I exploited Copilot and burned $46,000 (it cost $40)

TL;DR

GitHub Copilot's message-based billing lets a $40 plan consume $46,000 of inference because agentic AI runs hundreds of API calls per message.

Key Points

1.Copilot's message-based billing is fundamentally broken for agentic AI. When models were simple, one message equaled one API call. Agentic Copilot can chain hundreds or thousands of tool calls per message, making cost per message range from $0.01 to $30+.

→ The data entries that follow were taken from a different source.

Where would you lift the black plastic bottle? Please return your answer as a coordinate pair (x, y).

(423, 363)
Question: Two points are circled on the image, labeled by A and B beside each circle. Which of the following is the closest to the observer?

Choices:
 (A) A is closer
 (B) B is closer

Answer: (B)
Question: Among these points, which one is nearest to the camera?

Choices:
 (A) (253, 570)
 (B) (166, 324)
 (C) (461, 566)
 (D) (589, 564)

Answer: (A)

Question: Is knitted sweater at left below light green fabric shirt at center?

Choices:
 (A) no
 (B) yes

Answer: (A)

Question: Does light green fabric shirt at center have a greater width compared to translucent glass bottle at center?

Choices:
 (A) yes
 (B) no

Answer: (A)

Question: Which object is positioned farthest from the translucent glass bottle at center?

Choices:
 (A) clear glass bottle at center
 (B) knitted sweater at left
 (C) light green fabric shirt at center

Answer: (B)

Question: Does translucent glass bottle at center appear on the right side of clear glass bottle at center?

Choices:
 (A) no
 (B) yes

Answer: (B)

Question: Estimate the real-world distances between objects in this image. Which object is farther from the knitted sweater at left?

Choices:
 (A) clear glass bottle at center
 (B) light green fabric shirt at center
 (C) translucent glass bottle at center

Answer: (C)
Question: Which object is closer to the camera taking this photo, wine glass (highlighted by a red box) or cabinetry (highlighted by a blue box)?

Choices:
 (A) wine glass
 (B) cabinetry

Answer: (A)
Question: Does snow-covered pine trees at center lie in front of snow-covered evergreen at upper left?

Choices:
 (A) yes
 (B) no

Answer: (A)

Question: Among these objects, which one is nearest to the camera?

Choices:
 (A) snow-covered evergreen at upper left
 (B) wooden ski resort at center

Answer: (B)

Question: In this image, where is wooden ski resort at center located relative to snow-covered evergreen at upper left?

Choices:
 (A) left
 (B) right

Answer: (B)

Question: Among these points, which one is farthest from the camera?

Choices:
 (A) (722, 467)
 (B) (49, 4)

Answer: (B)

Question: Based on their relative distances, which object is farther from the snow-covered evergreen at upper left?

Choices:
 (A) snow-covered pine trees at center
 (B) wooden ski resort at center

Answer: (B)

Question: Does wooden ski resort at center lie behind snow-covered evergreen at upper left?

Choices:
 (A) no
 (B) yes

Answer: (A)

2.The creator ran 50 simultaneous Copilot sessions on an unsolvable cryptography puzzle to maximize burn. Using a prompt.md file with a deliberately altered (unsolvable) cipher, he staggered 50 sessions to bypass rate limits, averaging $10 per message across 60 messages tested.

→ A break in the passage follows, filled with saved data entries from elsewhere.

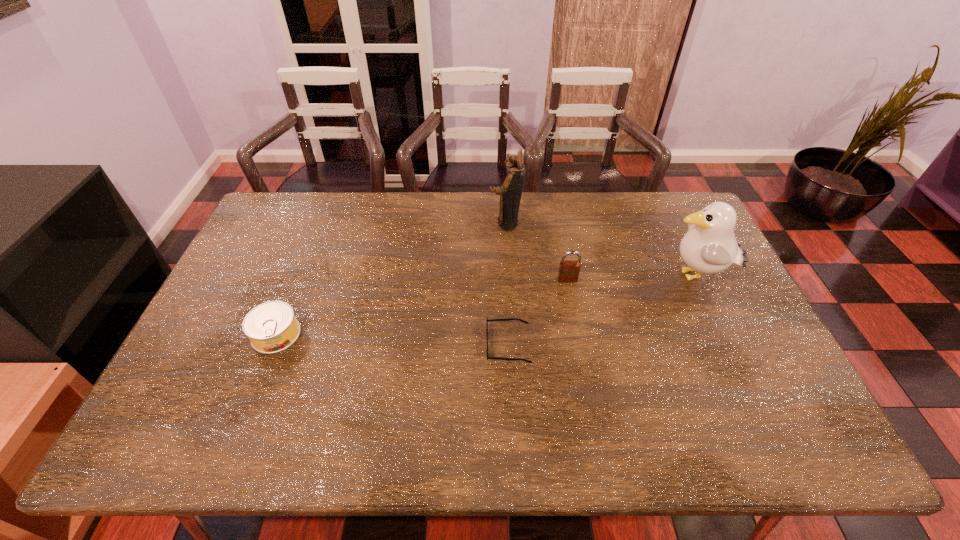 The image size is (960, 540). I want to click on object that is at the right edge, so click(709, 246).

This screenshot has width=960, height=540. What are the coordinates of `free spot at the far edge of the desktop` in the screenshot? It's located at (324, 227).

Identify the location of vacant area at the near edge of the desktop. (735, 436).

You are a GUI agent. You are given a task and a screenshot of the screen. Output one action in this format:
    pyautogui.click(x=<x>, y=<y>)
    Task: Click on the free space at the left edge
    
    Given the screenshot: What is the action you would take?
    pyautogui.click(x=210, y=414)

The height and width of the screenshot is (540, 960). In the image, there is a desktop. Find the location of `vacant space at the right edge`. vacant space at the right edge is located at coordinates (733, 405).

Image resolution: width=960 pixels, height=540 pixels. I want to click on unoccupied area between the leftmost object and the fourth object from left to right, so click(x=421, y=307).

At what (x,y) coordinates should I click in order to perform the action: click on vacant region between the padlock and the shortest object. Please return your answer as a coordinate pair (x, y). The height and width of the screenshot is (540, 960). Looking at the image, I should click on (538, 312).

Where is `free space between the farthest object and the rightmost object`? free space between the farthest object and the rightmost object is located at coordinates click(600, 250).

Image resolution: width=960 pixels, height=540 pixels. I want to click on free spot between the can and the shortest object, so click(393, 340).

3.One single GPT-4.5 message running for 16 hours consumed 111 million input tokens and 1.6 million output tokens. Even with caching, that single message cost approximately $62 — meaning 1,500 such messages on a $40 plan equals ~$93,600 of inference.
4.The creator estimates his experimentation cost Microsoft over $46,000 total, against a $40/month comped plan. At under 5% of his 1,500-message quota he had already exceeded $550, with a goal of reaching $40,000 and confidence he surpassed it.

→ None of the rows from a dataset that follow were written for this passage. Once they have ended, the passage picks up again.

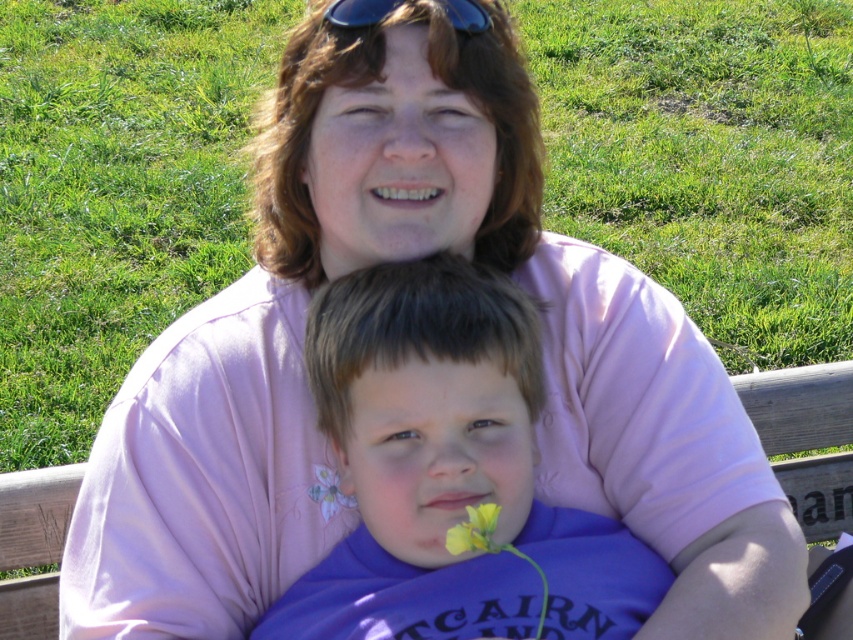 You are a photographer trying to capture the yellow matte flower at lower center in the image. The flower is located at coordinates point 0.831, 0.557. If your camera has a zoom lens that can focus on objects within a 0.2 radius from the center, will the flower be in focus?

The yellow matte flower at lower center is located at point (474, 531). Since the camera can focus within a 0.2 radius from the center, the distance from the center to the flower is sqrt? Wait, but the question says to use the coordinates to determine if it is within 0.2 radius. Let me calculate the distance from the center point. The center is at (426, 320). The flower is at (474, 531). The distance would be sqrt? Wait, but the question says to use the coordinates to determine if it is within 0.2 radius.

You are a photographer setting up a shot of the scene. You notice the purple fabric at center and the blue plastic sunglasses at upper center. Which object should you focus on first if you want to capture the larger object in your frame?

The purple fabric at center is larger than the blue plastic sunglasses at upper center, so you should focus on the purple fabric at center first to capture the larger object in your frame. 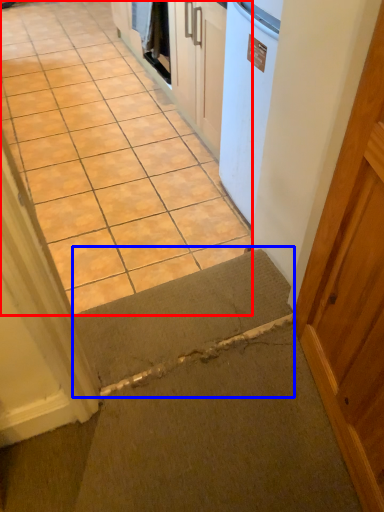 Question: Which point is closer to the camera, concrete (highlighted by a red box) or doormat (highlighted by a blue box)?

Choices:
 (A) concrete
 (B) doormat

Answer: (B)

5.GitHub's pricing change starting June 1st shifts from message counts to token-based AI credits. Model multipliers will also increase dramatically — GPT-4 goes from 1x to 6x, Opus from 15x to 27x — making the current window the last chance to exploit the old model.
6.T3 Chat faced the same message-billing crisis, with individual users costing $200+ in days. After adding Claude Sonnet, it consumed 10x more cost than all other models combined despite only 1/3 of traffic, forcing a cap of 100 premium messages and nearly bankrupting the business.
7.Repo Mix — a tool that compresses codebases into XML for pasting into chat apps — is singled out as a major abuse vector. The creator estimates it cost his business approximately $500,000 by inflating input token counts per message on T3 Chat's flat message pricing.
8.The billing change is not a rug pull but a correction to a loophole left open too long. Every other AI coding tool (Cursor, Claude Code, Codex) already switched to rate-limit or token-based billing when agents launched; GitHub simply delayed while compute costs mounted and new signups were disabled.
9.The cryptography puzzle exploit was the mechanism: an unsolvable cipher forces models to run indefinitely. GPT-4.5 ran 81 minutes on puzzle one; puzzle two ran 157+ minutes; modified unsolvable versions pushed runs to 16+ hours, generating maximum tokens per single Copilot message.